Ben Lynfield
The Independent
June 2, 2010 - 12:00am

The first accounts of activists involved in Israel's devastating raid on a flotilla of aid for Gaza sharply contradicted Israel's official version of events, with one passenger insisting that commandos opened fire before they boarded.

Nilufer Cetin, a Turkish woman who had been on the Mavi Marmara, which bore the brunt of the Israeli raid, said that the ship had "turned into a lake of blood" and she and her one-year-old child had to hide in a bathroom.

Mrs Cetin, one of 45 activists who flew out of Tel Aviv yesterday, said that the clashes on the ship were "extremely bad and brutal". She said that after Israeli ships "harassed" the flotilla for two hours, from around 10pm on Sunday, they returned at 4am and told the ships to turn back.

"The operation started immediately with firing," she told waiting reporters as she arrived in Istanbul carrying her baby. "First it was warning shots, but when the Mavi Marmara wouldn't stop, these warnings turned into an attack."

Her husband, the Mavi Marmara's chief engineer, was expected to be released from custody along with more than 650 activists after a decision by Israel's Security Cabinet last night to deport the detainees immediately.

Israel said it was freeing 682 of the activists – who include the Swedish writer Henning Mankell and up to 31 Britons, including Hassan Ghani, a reporter for Press TV, and Sarah Colborne, an NGO staff worker. The releases would include two dozen who had been threatened with charges for assaulting troops. A total of 120 of the detainees, mainly Arabs, were taken by bus to the Allenby Bridge crossing to Jordan last night.

Israel's Interior Ministry said that around 50 people among those arrested had left the country voluntarily.

The passengers claims underscore the rising pressure that Israel will come under as the identities of at least 10 who died emerge. As Israel continued to contend with the condemnation of foreign governments and deep internal questions about the wisdom of its mission, it was faced yesterday with an immediate challenge to its strategy by the news that the Rachel Corrie, a ship separated from the main body of the flotilla before Monday's violence, was due to reach Gazan waters today.

"This initiative is not going to stop," said Greta Berlin of the human rights group Free Gaza. "We think eventually Israel will get some kind of common sense. They're going to have to stop the blockade of Gaza and one of the ways to do this is for us to continue to send the boats in."

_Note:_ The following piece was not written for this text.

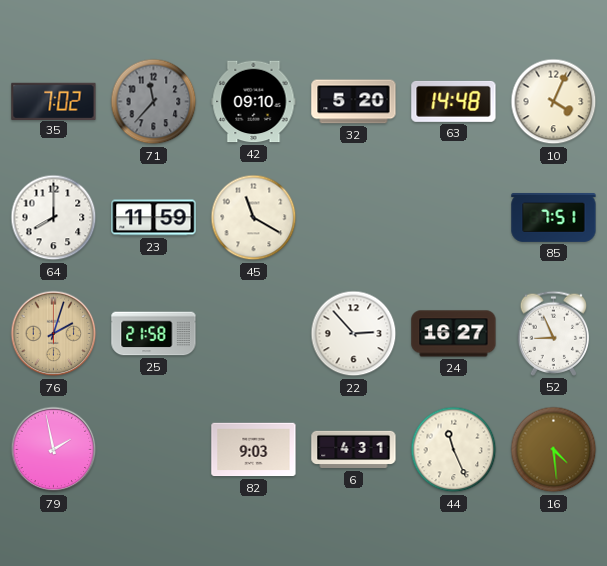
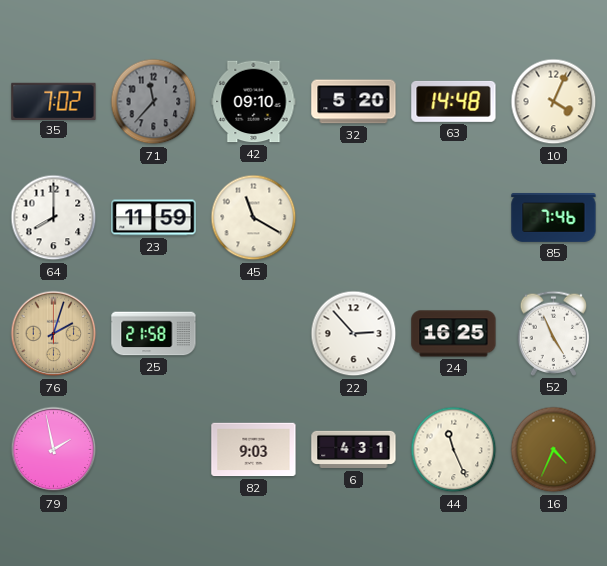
85: 7:51 -> 7:46
24: 16:27 -> 16:25
52: 8:56 -> 4:56
16: 4:29 -> 4:34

Meanwhile, although Israel has continued to bar journalists from speaking to the wounded in its hospitals, and apparently confiscated mobile phones and laptops, further details emerged yesterday of the activists' version of events. Youssef Ben Derbal, a French activist who was travelling on another of the ships boarded by the Israeli forces, told French radio on his return to Paris yesterday morning: "It all happened very quickly. At about 4am, suddenly we saw Zodiacs heading towards us ... We acted as pacifists; friends of mine of different nationalities were protecting the cabin from the soldiers with their bodies, their hands. They were attacked; they were hit."

Israel has said its soldiers had no choice but to open fire with live ammunition after facing danger to their lives following their boarding of the Mavi Marmara, which was carrying more than 600 passengers.

In Berlin, a former German MP who returned home after being on board the ship, said he saw only three activists resisting. "They had no knives, no axes, only sticks they used to defend themselves," he said. But he added that he could "not rule out" that others used weapons elsewhere on the boat.

Haneen Zuabi, an Israeli-Arab legislator who was on board the Marmara, said Israeli forces ignored her when she said that they should treat two gravely injured people, who later bled to death. The army denied the allegation.

Meanwhile, the Israeli commander of the forces that rappelled on to the Mavi Marmara from helicopters said at his bed in Rambam Hospital in Haifa that troops were scared for their lives. "Tens of people waited on the roof for each one of the soldiers," said the officer, identified only as Captain R. "They held sticks, axes and knives. I was the second person to come down on the rope. We thought there would be passive, even verbal resistance, [but nothing] of this magnitude. Every person that reached us wanted to kill us."

At Barzilai Hospital in the southern Israeli city of Ashkelon, reporters were barred from accessing the wounded. "We have received instruction from the army not to allow journalists to speak to the injured. Every patient has a soldier next to his bed," said a spokeswoman for the hospital, Leah Malul.